Быстрым шагом двинулся Холль по боковой улочке, а у мельницы решил срезать путь. Наверх вела крутая извилистая тропка. На том месте, где летом его доводили до отчаяния козы, то и дело норовившие разбежаться, он остановился и посмотрел вниз, на Хаудорф. Вспомнились весенние нахлобучки, вечные муки и наказания. Пришли на память покосы и мелькающие на них лица. Он пошел дальше. Перед ним лежал большой камень, с которого прошлым летом, обнажив черный мохнатый пах, мочилась батрачка, приковавшая к себе взгляд мальчика. Несмотря на то что тропа стала круче, Холль почти не сбавлял шага.
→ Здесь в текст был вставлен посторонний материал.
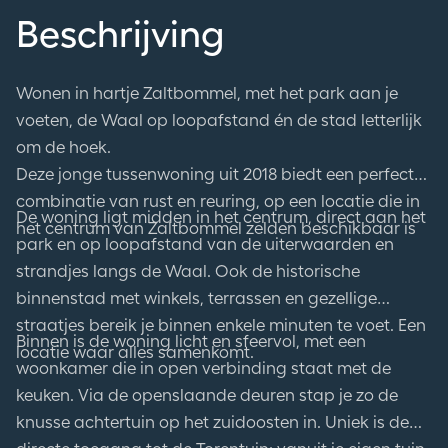
Beschrijving
Wonen in hartje Zaltbommel, met het park aan je
voeten, de Waal op loopafstand én de stad letterlijk
om de hoek.
Deze jonge tussenwoning uit 2018 biedt een perfecte
combinatie van rust en reuring, op een locatie die in
De woning ligt midden in het centrum, direct aan het
het centrum van Zaltbommel zelden beschikbaar is
park en op loopafstand van de uiterwaarden en
strandjes langs de Waal. Ook de historische
binnenstad met winkels, terrassen en gezellige
straatjes bereik je binnen enkele minuten te voet. Een
Binnen is de woning licht en sfeervol, met een
locatie waar alles samenkomt.
woonkamer die in open verbinding staat met de
keuken. Via de openslaande deuren stap je zo de
knusse achtertuin op het zuidoosten in. Uniek is de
Это было нелегко, но страх перед вечерним наказанием гнал вперед и заглушал усталость. Далеко внизу журчал ручей. По другую руку виднелся вытоптанный луг, в бурых и зеленых пятнах, он то скрывался за спиной, то маячил перед глазами. Все тут было исхожено Холлем вдоль и поперек. С тропинки он свернул на дорогу, так же круто уходившую вверх. Возле поленницы, которую он и его одноклассники нагромоздили для директора на уроках гимнастики, Холль свернул с дороги и двинулся наверх, к лощине, поросшей лесом. Оставалось пересечь склон, чтобы попасть на дальний надел. Здесь тоже были знакомы каждый камень, каждая ложбинка и колдобинка. Он быстро поднимался, и путь был словно уставлен вешками, и возле каждой его когда-то колотил хозяин, и Холль заранее страшился будущего года, предстоящей гонки на пару с лошадью. Коровы паслись гораздо ниже — там, где по милости хозяина угодил в осиное гнездо гамбургский студент, подрабатывавший на уборке.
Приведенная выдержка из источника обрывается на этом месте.